Men invented golf and, for that, women are thankful. But these particular pet peeves probably wouldn’t exist if golf were a woman’s idea...
*Please note that this article is intended to be sarcastic and a parody of some common struggles and irritations that golfers face on the course.
Animal droppings would not be classified as “removable loose impediments” (yuck!). Players would be welcome to take a free drop.
There would be no white golf towels... or grips or gloves for the matter. Women know white is almost impossible to clean, especially when it comes to grass stains.
There would be at least four restrooms available on an 18-hole course. Each one would have toilet paper and a door lock that works.
Hats would be allowed in the clubhouse, or at the least, there would be hair products and hair dryers in every ladies’ locker room. Women know what playing 18-holes in a hat does to your hair, and trust us, it’s worse than the look of a hat in the clubhouse.

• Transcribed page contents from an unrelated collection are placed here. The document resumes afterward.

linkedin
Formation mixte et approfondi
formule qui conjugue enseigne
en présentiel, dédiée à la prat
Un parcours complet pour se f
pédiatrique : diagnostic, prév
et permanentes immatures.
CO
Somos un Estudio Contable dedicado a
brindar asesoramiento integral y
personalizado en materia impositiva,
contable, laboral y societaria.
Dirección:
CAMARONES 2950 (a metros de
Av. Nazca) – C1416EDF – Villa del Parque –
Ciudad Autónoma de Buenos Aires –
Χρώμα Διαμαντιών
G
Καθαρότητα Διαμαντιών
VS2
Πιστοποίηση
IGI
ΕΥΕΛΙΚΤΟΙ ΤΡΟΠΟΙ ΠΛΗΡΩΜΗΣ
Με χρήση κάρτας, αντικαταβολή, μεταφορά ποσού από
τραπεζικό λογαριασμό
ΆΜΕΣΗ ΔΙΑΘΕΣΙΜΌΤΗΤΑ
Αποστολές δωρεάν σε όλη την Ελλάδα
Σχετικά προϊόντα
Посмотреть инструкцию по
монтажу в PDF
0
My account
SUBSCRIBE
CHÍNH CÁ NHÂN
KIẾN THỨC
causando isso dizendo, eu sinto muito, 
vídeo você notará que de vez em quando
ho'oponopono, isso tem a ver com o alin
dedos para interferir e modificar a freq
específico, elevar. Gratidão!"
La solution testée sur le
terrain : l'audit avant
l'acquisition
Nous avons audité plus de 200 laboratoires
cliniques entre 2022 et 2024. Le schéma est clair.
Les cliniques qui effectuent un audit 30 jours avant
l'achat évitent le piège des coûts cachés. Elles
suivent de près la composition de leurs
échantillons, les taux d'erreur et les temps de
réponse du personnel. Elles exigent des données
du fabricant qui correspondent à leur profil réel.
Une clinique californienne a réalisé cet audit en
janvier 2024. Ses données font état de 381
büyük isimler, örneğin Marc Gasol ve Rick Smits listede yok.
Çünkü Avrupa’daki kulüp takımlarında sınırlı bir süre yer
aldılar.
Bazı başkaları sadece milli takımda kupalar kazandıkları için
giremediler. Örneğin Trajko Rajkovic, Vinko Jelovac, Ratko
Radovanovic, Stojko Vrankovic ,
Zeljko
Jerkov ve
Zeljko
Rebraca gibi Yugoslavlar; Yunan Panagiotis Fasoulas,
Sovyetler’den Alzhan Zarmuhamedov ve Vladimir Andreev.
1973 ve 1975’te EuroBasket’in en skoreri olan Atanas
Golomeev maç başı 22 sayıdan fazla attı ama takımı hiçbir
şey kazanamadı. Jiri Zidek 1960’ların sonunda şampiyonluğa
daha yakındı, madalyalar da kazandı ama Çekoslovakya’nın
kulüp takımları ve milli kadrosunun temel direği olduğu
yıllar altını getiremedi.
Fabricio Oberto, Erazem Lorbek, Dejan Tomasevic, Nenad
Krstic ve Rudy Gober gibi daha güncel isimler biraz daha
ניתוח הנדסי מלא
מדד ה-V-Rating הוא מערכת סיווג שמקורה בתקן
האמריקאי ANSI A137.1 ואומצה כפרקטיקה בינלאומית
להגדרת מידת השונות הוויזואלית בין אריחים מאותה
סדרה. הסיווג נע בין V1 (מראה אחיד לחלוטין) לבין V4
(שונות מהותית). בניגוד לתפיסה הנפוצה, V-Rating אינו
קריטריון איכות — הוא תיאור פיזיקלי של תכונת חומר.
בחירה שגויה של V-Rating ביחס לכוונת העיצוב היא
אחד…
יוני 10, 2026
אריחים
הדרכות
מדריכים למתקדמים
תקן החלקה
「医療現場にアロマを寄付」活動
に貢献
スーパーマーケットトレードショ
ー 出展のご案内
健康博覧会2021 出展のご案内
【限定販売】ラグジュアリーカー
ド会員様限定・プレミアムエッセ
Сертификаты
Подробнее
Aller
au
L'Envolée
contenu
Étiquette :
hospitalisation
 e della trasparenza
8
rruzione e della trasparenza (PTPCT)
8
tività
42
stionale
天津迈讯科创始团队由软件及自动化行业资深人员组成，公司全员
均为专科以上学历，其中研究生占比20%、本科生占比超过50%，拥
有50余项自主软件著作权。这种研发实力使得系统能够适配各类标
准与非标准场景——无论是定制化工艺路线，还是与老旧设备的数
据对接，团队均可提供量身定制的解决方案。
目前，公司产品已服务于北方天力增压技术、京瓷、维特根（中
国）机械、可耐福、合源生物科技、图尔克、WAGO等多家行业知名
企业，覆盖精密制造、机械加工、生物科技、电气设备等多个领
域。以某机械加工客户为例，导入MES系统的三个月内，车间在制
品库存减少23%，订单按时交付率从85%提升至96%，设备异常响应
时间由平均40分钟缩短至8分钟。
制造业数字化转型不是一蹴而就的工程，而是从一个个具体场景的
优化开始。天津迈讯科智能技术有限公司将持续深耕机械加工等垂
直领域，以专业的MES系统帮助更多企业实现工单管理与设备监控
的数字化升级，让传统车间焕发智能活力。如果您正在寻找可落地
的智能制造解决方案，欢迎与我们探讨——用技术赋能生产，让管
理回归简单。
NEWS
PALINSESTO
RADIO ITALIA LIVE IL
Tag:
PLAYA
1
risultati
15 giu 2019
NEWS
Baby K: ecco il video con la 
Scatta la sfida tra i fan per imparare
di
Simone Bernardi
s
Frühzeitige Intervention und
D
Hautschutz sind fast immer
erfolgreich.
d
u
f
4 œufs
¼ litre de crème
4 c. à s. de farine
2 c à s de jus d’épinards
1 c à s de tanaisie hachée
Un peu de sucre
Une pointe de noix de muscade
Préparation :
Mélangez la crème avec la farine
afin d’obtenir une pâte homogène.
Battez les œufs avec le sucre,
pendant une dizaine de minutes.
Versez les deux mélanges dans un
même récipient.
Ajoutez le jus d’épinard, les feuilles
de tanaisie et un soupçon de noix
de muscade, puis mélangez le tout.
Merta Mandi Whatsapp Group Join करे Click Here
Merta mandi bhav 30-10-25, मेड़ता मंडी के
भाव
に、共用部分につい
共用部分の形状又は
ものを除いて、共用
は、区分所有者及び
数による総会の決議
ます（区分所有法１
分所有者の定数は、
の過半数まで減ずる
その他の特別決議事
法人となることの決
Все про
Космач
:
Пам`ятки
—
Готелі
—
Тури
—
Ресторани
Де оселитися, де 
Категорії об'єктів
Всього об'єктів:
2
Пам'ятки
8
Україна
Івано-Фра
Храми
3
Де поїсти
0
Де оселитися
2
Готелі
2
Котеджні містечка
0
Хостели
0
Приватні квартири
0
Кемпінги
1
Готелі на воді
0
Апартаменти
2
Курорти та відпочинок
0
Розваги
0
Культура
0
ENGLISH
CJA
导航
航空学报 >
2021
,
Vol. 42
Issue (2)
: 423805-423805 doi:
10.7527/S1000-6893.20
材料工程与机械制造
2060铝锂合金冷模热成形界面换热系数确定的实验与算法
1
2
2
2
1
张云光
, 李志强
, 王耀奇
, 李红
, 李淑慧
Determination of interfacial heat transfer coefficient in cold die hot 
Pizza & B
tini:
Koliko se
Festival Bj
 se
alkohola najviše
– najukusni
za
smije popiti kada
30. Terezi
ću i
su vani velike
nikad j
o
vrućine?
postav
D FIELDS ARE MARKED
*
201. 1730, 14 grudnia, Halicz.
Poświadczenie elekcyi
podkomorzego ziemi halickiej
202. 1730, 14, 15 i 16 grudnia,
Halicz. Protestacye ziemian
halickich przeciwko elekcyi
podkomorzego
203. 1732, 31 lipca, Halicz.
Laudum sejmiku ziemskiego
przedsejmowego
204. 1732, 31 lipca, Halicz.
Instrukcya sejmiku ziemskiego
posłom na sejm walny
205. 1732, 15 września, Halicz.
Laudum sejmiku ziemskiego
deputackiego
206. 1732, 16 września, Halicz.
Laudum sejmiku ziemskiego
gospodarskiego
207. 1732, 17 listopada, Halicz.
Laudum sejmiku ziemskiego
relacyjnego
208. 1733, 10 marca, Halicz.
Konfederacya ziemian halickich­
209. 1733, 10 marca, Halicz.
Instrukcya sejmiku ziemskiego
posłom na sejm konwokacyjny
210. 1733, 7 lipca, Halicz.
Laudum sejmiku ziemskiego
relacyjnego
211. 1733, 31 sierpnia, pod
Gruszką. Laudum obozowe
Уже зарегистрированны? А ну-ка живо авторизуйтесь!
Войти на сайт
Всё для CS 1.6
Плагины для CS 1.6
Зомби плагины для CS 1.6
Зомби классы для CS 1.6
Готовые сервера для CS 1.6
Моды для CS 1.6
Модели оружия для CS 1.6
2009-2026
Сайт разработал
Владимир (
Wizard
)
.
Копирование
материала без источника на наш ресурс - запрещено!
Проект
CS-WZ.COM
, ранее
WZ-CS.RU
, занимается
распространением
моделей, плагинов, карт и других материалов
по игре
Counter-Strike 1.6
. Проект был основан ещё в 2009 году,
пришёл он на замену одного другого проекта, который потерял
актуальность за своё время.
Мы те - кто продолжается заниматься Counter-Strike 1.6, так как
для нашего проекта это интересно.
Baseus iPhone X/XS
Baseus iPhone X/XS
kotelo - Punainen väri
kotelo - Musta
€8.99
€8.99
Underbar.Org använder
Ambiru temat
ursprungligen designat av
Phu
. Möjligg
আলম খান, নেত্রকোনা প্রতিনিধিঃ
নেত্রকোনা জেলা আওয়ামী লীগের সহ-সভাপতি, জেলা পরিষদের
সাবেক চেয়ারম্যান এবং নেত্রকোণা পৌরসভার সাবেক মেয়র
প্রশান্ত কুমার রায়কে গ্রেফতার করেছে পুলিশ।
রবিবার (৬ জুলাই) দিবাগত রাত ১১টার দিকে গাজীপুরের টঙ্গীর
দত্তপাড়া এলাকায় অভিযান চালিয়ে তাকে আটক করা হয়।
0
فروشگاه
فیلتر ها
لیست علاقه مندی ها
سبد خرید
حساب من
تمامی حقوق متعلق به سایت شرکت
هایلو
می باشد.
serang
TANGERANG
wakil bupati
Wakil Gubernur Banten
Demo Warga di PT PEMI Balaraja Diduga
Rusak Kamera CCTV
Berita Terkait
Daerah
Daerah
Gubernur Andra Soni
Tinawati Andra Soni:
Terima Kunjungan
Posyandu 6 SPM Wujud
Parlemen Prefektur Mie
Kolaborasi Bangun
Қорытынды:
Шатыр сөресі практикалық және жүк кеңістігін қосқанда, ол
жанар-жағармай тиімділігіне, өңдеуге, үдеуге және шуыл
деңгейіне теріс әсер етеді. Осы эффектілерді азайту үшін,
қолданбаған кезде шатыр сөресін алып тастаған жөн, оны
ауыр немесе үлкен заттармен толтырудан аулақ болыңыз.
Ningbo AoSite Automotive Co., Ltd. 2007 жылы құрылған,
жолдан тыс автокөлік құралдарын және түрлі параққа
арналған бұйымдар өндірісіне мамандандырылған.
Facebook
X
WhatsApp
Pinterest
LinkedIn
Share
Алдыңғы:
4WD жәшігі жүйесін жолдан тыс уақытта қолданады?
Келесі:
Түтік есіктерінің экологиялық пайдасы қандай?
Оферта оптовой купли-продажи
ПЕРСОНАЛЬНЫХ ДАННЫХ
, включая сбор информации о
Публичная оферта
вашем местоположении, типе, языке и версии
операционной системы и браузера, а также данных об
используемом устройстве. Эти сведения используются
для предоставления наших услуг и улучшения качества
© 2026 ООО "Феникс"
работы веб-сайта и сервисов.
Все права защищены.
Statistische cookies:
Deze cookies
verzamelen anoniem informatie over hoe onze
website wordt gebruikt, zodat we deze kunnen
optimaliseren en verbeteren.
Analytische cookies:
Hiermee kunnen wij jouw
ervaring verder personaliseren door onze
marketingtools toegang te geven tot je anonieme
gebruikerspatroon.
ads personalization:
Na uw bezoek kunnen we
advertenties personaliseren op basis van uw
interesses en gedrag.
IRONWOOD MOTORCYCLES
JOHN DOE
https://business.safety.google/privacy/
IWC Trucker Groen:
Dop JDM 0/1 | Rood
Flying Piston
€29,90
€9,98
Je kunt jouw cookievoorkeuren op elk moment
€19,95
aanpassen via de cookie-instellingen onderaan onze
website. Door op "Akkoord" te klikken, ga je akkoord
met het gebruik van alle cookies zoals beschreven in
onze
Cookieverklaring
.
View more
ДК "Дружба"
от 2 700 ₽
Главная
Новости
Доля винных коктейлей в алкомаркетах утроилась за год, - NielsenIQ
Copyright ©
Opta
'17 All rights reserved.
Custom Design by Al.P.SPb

There would be pleasantly scented water in the ball washer. Essential oils would be nice.
All ball washers would be the rotary crank design. No more plunger action!
Fast-playing women would be invited to play through slow-playing men.
Signposts would clearly show where the next hole is. No more going to the wrong hole. It’s a golf course, not a corn maze.
There would never be cigar ends on the greens. Or sunflower seed shells.
Women would not have created sand traps. They are not pretty. In fact, they look like kitty litter. They’re difficult to hit out of and are often left a mess. Not to mention they leave grit in your socks and golf sandals. No one likes them.
Players would not have to hit out of a divot. Not from the middle of the fairway. EVER!
No one would play with those obnoxiously big poker chip ball markers, especially within three feet of the hole.
The forward tees would have never been called the “ladies tees.” Women may have called them the “Par-Tees!” Many golfers will likely have more fun shooting lower scores from the forward tees!